PROBLEM STATEMENT: Can you quote exactly the stretch of lines from the one with "Collega's in het zonnetje!" through the final line of the material, both ends included?

(RECORDED DATA begins)

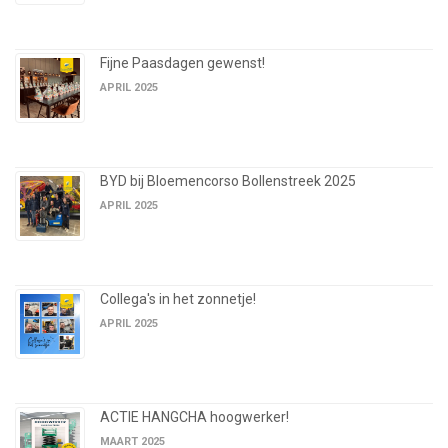
Fijne Paasdagen gewenst!
APRIL 2025
BYD bij Bloemencorso Bollenstreek 2025
APRIL 2025
Collega's in het zonnetje!
APRIL 2025
ACTIE HANGCHA hoogwerker!
MAART 2025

(RECORDED DATA ends)

RESULT OF THIS EXERCISE:
Collega's in het zonnetje!
APRIL 2025
ACTIE HANGCHA hoogwerker!
MAART 2025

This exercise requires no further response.